Page-level text extractions:

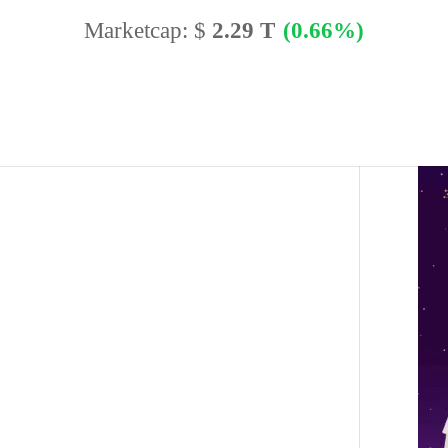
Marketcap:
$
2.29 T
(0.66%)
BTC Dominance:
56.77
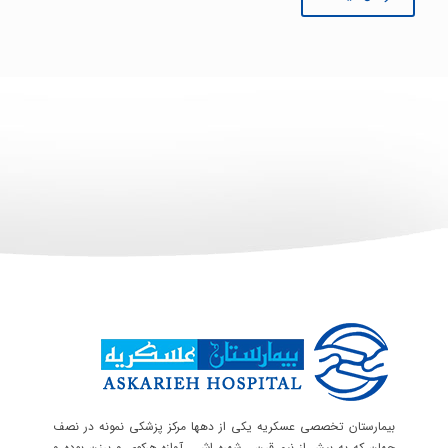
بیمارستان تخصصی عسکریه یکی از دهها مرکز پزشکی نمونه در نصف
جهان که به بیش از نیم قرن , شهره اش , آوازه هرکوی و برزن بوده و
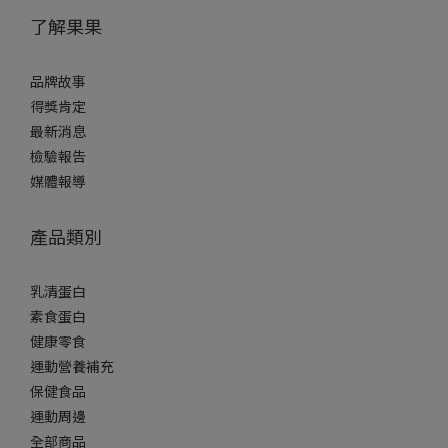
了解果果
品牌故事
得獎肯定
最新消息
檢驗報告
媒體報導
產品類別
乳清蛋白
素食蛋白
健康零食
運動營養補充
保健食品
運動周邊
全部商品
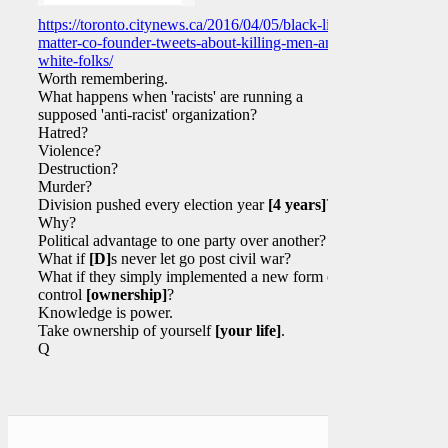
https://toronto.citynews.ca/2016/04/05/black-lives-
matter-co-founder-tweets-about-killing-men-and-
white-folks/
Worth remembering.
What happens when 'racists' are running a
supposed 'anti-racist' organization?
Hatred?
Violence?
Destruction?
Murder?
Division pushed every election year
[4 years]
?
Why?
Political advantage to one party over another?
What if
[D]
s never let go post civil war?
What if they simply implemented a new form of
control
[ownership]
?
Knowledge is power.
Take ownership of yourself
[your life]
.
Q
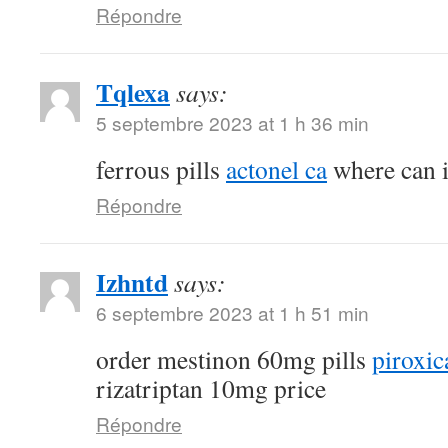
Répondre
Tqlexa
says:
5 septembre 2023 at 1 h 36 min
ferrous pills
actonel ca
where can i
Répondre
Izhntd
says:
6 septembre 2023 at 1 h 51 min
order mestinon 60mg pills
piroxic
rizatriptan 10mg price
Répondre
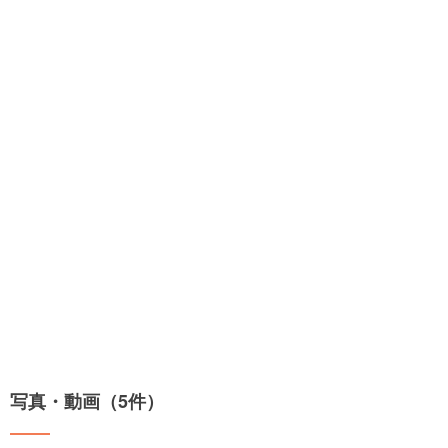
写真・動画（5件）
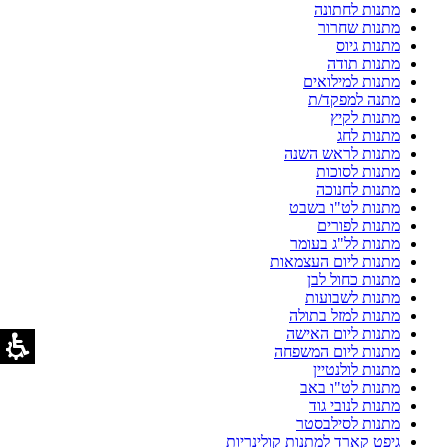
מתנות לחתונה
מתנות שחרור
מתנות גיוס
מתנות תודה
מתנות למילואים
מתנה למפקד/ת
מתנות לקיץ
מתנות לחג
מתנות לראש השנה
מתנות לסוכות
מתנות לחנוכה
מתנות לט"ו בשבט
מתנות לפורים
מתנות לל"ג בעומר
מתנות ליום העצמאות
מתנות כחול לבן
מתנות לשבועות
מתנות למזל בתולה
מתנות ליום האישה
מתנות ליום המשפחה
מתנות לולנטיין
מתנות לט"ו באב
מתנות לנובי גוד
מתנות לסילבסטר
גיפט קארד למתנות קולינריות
==
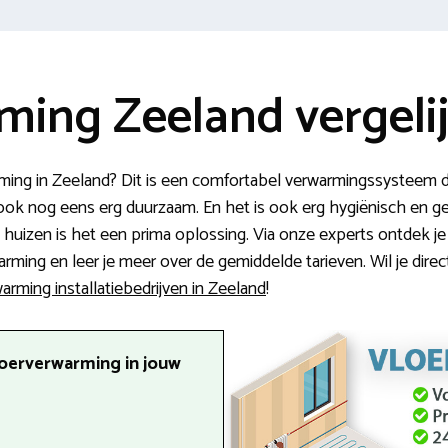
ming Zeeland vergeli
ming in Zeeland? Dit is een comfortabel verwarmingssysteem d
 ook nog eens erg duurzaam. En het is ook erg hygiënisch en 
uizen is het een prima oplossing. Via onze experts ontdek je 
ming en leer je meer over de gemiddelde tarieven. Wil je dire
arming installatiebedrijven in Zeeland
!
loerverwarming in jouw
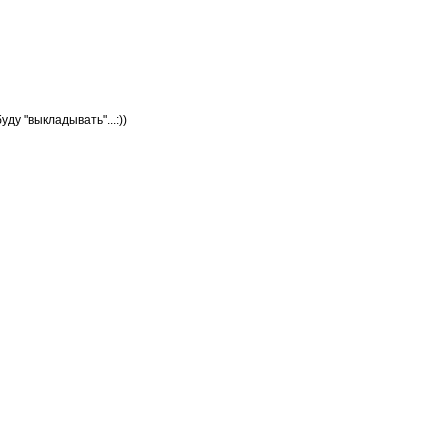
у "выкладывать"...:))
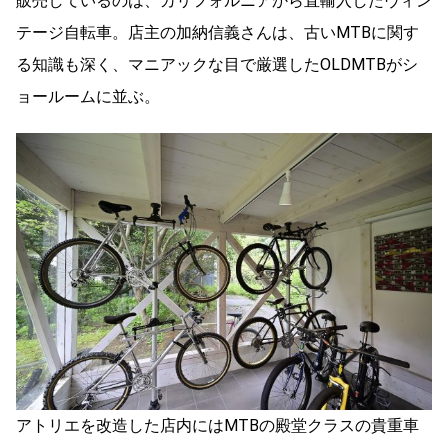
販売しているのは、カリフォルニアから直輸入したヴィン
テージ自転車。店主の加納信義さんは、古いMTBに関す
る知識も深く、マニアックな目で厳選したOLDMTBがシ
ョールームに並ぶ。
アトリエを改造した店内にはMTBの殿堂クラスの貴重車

### PROMPT
Above are the records. Copy the lines beginning at the one that has "テージ自転車。店主の加納信義さんは、古いMTBに関す" and ending with the one that has "アトリエを改造した店内にはMTBの殿堂クラスの貴重車", unchanged.

### ANSWER TO THE EXERCISE
テージ自転車。店主の加納信義さんは、古いMTBに関す
る知識も深く、マニアックな目で厳選したOLDMTBがシ
ョールームに並ぶ。
アトリエを改造した店内にはMTBの殿堂クラスの貴重車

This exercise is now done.